(My copy, unfortunately, had the Oprah Book Club sticker on the front. Ugh. But I found a picture of the cover without the sticker to put here. It looks nice, right? So why ruin it with an Oprah sticker?)
Happy Fourth of July! And what better book to review on Independence Day than a book in which the main characters are trying to earn independence for slaves? I love when things work out nicely like that!
The Invention of Wings is told from dual point of views. There's Sarah, who is a white girl in Charleston, a daughter of a wealthy judge and plantation owner. (She's also a redhead, but that hardly figures into the story.) Then there's Handful, a slave owned by Sarah's family. The book opens on Sarah's 11th birthday, when her mother ties a ribbon around Handful's neck and presents her to Sarah, as a birthday gift. Sarah goes against everything and tries to refuse the gift. Just a few years prior, Sarah had been witness to one of her family's slaves being whipped and it had scarred her. Literally. From that day forward she has a pronounced stutter to her speech that she did not have before. She knows, even at that young age, that owning a person and treating them as property is not right. However, she is young and her parents definitely overrule her and she ends up with Handful as her personal ladies' maid.
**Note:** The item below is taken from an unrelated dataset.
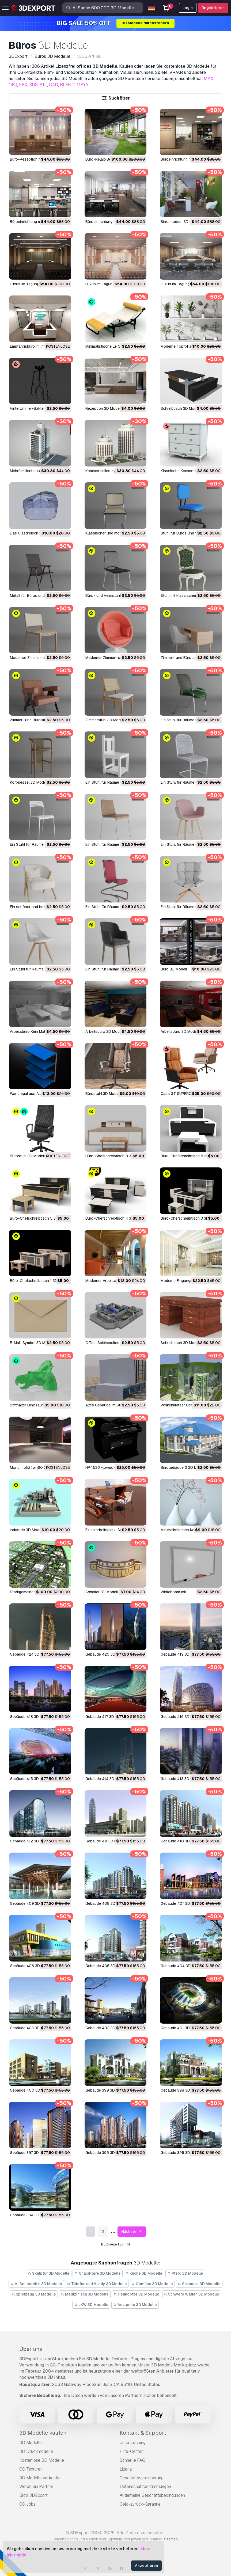  Describe the element at coordinates (31, 2215) in the screenshot. I see `Gebäude 394 3D Modell` at that location.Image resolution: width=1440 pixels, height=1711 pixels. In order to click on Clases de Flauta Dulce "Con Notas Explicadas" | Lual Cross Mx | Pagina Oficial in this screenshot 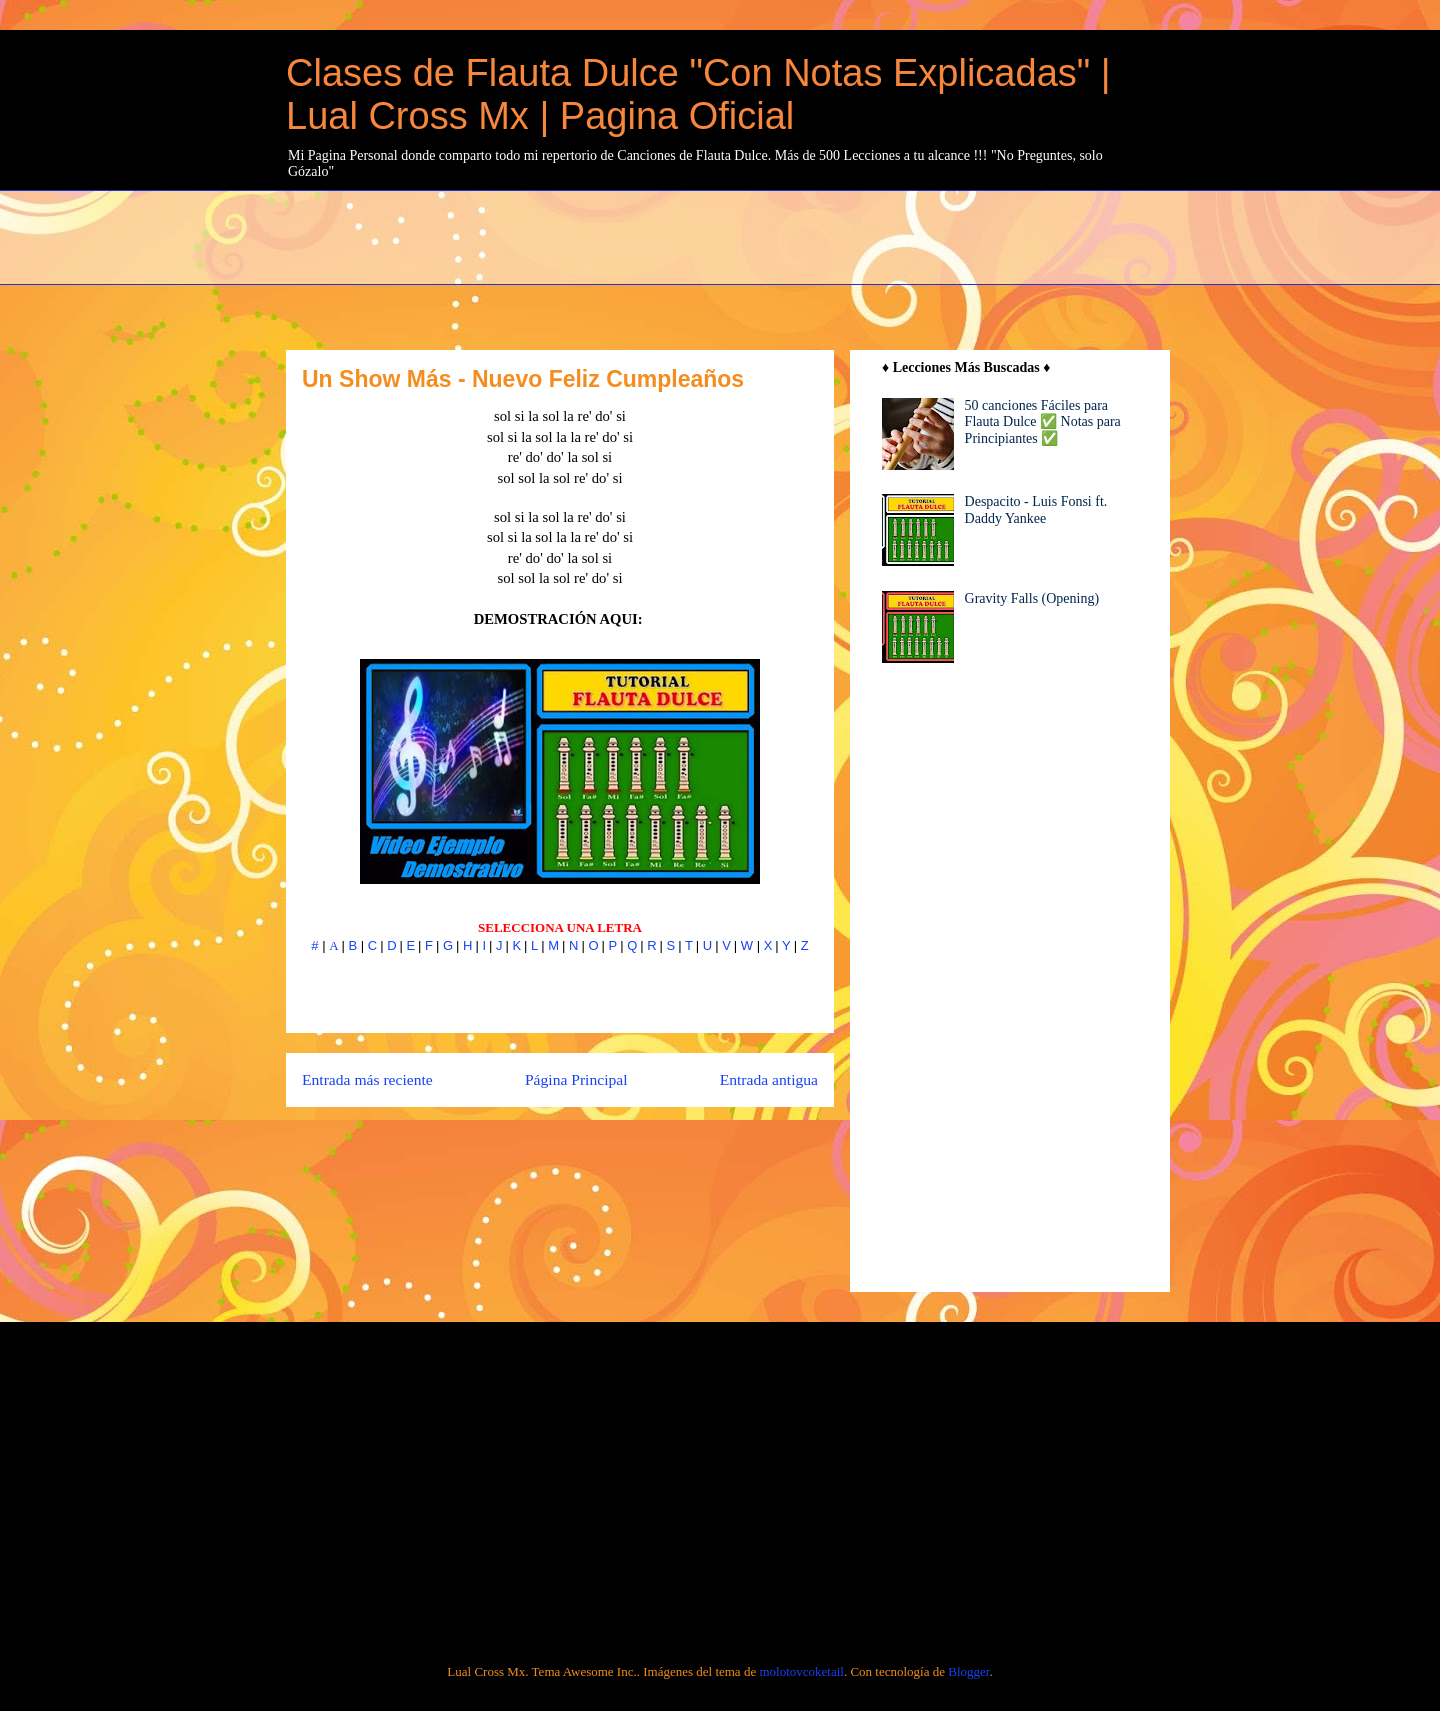, I will do `click(698, 94)`.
The story becomes more full, more fleshed out, in the telling of Handful's point of view. The entire book alternates between Sarah and Handful, so the reader gets both sides of each story. Handful, of course, has troubles of her own. Her mother is definitely not a quietly obedient slave. She steals and shirks work and even runs off for entire days at a time without an official pass. Handful spends much of the book worrying about her mauma. And Handful herself yearns for freedom. She knows that there is more out there. Sarah has secretly taught her to read, and this helps her later on as she becomes more brazen in her search for freedom.
There's a very poignant line in the book where Handful observes to Sarah that while she is bodily enslaved, she is free in her mind but Sarah, while free to move about the city is enslaved in her mind. Handful says this to Sarah soon after Sarah undergoes a very public and very embarrassing break-up with a gentleman who had duped her. Sarah has dreams and aspirations of a career, but is unable to act upon them because of societal mores. Handful is free to dream as big as she wants; her physical shackles are the larger problem.
There are so many good reasons to love this book, the setting being one of them. I just absolutely adore Charleston. I love reading about the fancy dresses and the old society. Yes, there were some problems, such as slavery, but still... ah, the romance of it! Another reason to love the book: strong female characters. Both Sarah and Handful are brimming over with gumption! I love how they don't think twice before speaking wildly out of turn. Handful would say things to Sarah sometimes that would have definitely earned her punishment from any other master. And Sarah hardly thought twice before speaking up and out against her father or brothers.
The Invention of Wings is purely fictional, but has a few shallow roots in actual history, and I love that Sue Monk Kidd takes the time to explain all the connections at the end of the book. She delineates between facts that she unearthed and the fiction she wove in between, and gives suggested resources in case the reader wants to pursue the subject further.
One part that is pure fiction is the ending, but I LOVED it! My sister-in-love had recommended this book to me and I texted her the moment I reached the end to ask her opinion: happily ever after? Or no? We agreed to go with happily ever after. It's one of those endings where the reader gets to decide. You're not left hanging; it's definitely an ending; but you get to decide whether the characters in question reach their destination happily or whether someone interferes.
Next time I'm in Charleston, I may just have to see if I can walk past Sarah's house!
*I received my copy from my public library.